Les trompettes sonnèrent pour la troisième fois. Puis il se fit un grand silence et les hommes se disaient : Ce silence est l’arrêt de Dieu. Mais bientôt le fleuve amena dans une nacelle traînée par un cygne un chevalier revêtu d’une armure étincelante.

Ce chevalier, ayant mis pied à terre, s’avança par la prairie vers Elsa de Brabant et lui dit :

— Madame, voulez-vous que je sois votre combattant ?

Elsa, reconnaissant celui qu’elle avait vu en songe, lui dit :

— Combats pour moi, je te donne tout ce que je suis.

Le chevalier au cygne répondit :

— Elsa, si tu veux que je sois ton époux et que rien ne me sépare plus de toi, il faut que tu me fasses une promesse : Jamais tu ne m’interrogeras ; jamais tu ne chercheras à savoir ni d’où je viens, ni quel est mon nom et quelle est ma nature.

Elsa répondit :

— Mon bouclier, mon ange ! tu crois à mon innocence, je serais criminelle si je n’avais pas foi en toi. Ô mon défenseur ! je t’obéirai.

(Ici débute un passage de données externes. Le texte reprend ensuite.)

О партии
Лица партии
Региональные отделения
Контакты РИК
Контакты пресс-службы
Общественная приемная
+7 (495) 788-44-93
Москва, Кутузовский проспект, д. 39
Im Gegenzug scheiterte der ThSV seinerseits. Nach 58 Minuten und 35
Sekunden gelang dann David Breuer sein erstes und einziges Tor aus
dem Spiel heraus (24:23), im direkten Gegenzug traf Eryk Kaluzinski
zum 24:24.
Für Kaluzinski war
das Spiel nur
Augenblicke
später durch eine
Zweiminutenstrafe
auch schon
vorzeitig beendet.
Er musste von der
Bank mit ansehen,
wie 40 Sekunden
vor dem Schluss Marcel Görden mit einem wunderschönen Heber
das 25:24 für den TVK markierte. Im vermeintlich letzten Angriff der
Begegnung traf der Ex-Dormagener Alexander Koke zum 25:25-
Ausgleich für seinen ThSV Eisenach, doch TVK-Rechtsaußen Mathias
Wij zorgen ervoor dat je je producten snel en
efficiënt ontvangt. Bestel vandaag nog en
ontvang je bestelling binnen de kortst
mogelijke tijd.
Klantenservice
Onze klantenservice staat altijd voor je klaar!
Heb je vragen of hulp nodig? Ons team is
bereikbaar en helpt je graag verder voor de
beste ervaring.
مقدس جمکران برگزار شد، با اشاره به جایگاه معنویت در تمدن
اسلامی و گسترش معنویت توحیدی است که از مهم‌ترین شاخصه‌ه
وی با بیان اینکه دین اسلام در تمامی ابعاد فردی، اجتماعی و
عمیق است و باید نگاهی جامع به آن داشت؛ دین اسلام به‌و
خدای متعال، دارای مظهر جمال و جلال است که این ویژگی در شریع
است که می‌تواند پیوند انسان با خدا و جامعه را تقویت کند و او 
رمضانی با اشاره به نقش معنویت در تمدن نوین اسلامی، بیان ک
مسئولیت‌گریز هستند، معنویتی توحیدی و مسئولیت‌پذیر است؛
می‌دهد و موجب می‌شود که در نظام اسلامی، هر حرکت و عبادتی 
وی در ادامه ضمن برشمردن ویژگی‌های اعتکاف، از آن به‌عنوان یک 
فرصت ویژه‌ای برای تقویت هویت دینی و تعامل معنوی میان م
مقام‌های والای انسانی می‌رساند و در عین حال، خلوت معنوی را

Ayant reçu cette promesse, le chevalier au cygne se tourna vers le comte et dit à haute voix :

— Je proclame Elsa de Brabant innocente de tout crime. Comte de Telramund, tu vas être convaincu de fausseté par le jugement de Dieu.

Le roi, ayant tiré son épée, frappa trois coups sur son bouclier. À ce signal, le chevalier attaqua le comte, le renversa, lui mit l’épée sur la gorge et lui laissa la vie.